Anaesthetic Awareness
Accidental intraoperative awareness is the ability to recall any events which occurred during the period at which it was intended that the patient was unconscious. Awareness:
- Occurs in ~1:20,000 cases
- Incidence with NMB is ~1:8200 cases
- Incidence without NMB is ~1:135,000
- Dynamic phase of anaesthesia is the most common time
i.e. Induction and emergence.
- May lead to memory formation
Memories may be:- Explicit
Memory of exact events, which may be:- Recalled spontaneously
- Provoked by post-operative events or questioning
- Implicit
Not consciously recalled events, but may affect later behaviour.
- Explicit
- May cause significant psychological harm
- Insomnia
- Depression
- Anxiety
- PTSD
Risks
Key factors affecting risk of awareness include:
- Depth of anaesthesia
- Inspired agent concentration
- Rare when MAC >0.8
- Virtually non-existent when MAC >1
Once steady state has been reached.
- Poor anaesthetic technique
- Omission or late commencement of volatile
- Underdosing of induction agent
- Underdosing during hypotensive episodes
Titration of anaesthetic agent to BP ↑ risk of awareness. - Failure to recognise signs of light anaesthesia
- Inspired agent concentration
- Patient factors
↑ anaesthetic requirement in:- Young age
- Hyperthyroidism
- Obesity
- Anxiety
- Drug exposures
- Smokers
- Heavy alcohol
- Recreational drug users
- Repeated anaesthetics
- Neuromuscular blockade
Greatly ↑ both the incidence and severity of awareness. Particularly:- Use of non-depolarising agents
- Failure to monitor effect of non-depolarising agents
- High risk surgery
Usually due to intentional dose reduction to minimise haemodynamic effects.- Cardiac surgery
- Emergency surgery
- Significant haemorrhage
- Caesarian section
- Equipment malfunction
Clinical Manifestations
May be masked by β-blockers and anti-muscarinics, among other things
Relate to sympathetic activation:
- ↑ HR
- ↑ BP
- Sweating
- Crying
- Movement/grimacing
- Tachypnoea
- Pupillary dilatation and reactivity
Management
Includes:
- Preventative
- Intraoperative management
- Post-operative management
Preventative
- Premedication
Use of benzodiazepines reduces incidence. - Use of at least 0.8 MAC of volatile
Intraoperative Management
- Use of processed EEG monitoring
- May ↓ awareness in high risk patients (NNT ~140)

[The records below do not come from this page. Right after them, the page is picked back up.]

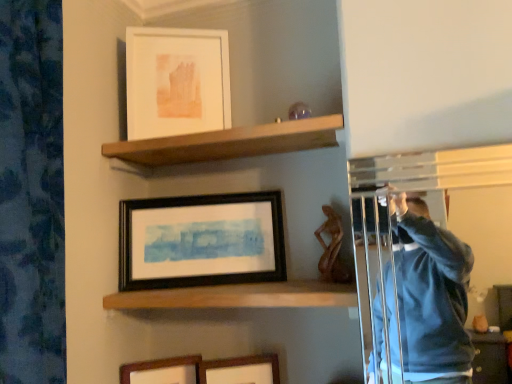 Question: In terms of height, does black matte picture frame at center, the third picture frame in the bottom-to-top sequence, look taller or shorter compared to wooden shelf at upper center, which ranks as the 2th shelf in bottom-to-top order?

Choices:
 (A) tall
 (B) short

Answer: (A)

Question: From a real-world perspective, is black matte picture frame at center, the third picture frame in the bottom-to-top sequence, positioned above or below wooden shelf at upper center, which ranks as the 2th shelf in bottom-to-top order?

Choices:
 (A) below
 (B) above

Answer: (A)

Question: Which object is the closest to the wooden picture frame at lower center, which is the fourth picture frame in top-to-bottom order?

Choices:
 (A) wooden shelf at center, the 1th shelf in the bottom-to-top sequence
 (B) black matte picture frame at center, the third picture frame in the bottom-to-top sequence
 (C) wooden picture frame at lower center, the 3th picture frame from the top
 (D) white matte picture frame at upper center, arranged as the first picture frame when viewed from the top
 (E) wooden shelf at upper center, which is counted as the first shelf, starting from the top

Answer: (C)

Question: Estimate the real-world distances between objects in this image. Which object is farther from the wooden shelf at center, which is the 2th shelf in top-to-bottom order?

Choices:
 (A) black matte picture frame at center, which ranks as the 2th picture frame in top-to-bottom order
 (B) wooden shelf at upper center, which ranks as the 2th shelf in bottom-to-top order
 (C) white matte picture frame at upper center, arranged as the first picture frame when viewed from the top
 (D) wooden picture frame at lower center, the second picture frame from the bottom
 (E) wooden picture frame at lower center, which is the fourth picture frame in top-to-bottom order

Answer: (C)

- Effect confounded by muscle relaxants
- Rapidly deepen anaesthesia
- If hypotension is present, support BP whilst deepening anaesthesia
- Consider administration of IV benzodiazepine
Will not provide retrograde amnesia, but anterograde amnesia reduces evidence of further recall.
Postoperative Management
Obtain and document a detailed account of the experience:
* Perioperative timing * Distinguish between dreaming and awareness * Note details of recalled events
* The Brice Questionnaire is a traditional approach to assessing events: * Performed twice * First at 24-48 hours * Second at 7-8 days * Consists of five questions: * What was the last thing you remembered happening before you went to sleep? * What is the first thing you remember on waking? * Did you dream, or have any other experience whilst you were asleep? * What was the worst thing about the operation?” * What was the next worst thing?
Provide:
- Support and sympathy
Denial of veracity of events worsens psychological outcome. - Early referral to psychiatric and counselling services
References
- Hardman JG, Aitkenhead AR. Awareness during anaesthesia. Contin Educ Anaesth Crit Care Pain. 2005 Dec 1;5(6):183–6.

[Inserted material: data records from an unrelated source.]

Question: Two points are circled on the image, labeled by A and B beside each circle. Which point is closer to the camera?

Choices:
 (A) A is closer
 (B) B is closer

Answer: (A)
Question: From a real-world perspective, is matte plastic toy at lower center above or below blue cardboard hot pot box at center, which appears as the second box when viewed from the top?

- Pandit JJ, Andrade J, Bogod DG, Hitchman JM, Jonker WR, Lucas N, et al. 5th National Audit Project (NAP5) on accidental awareness during general anaesthesia: summary of main findings and risk factors. Br J Anaesth. 2014 Oct 1;113(4):549–59.
- Brice DD, Hetherington RR, Utting JE. A Simple Study of Awareness and Dreaming During Anaesthesia. British Journal of Anaesthesia. 1970 Jun;42(6):535–42.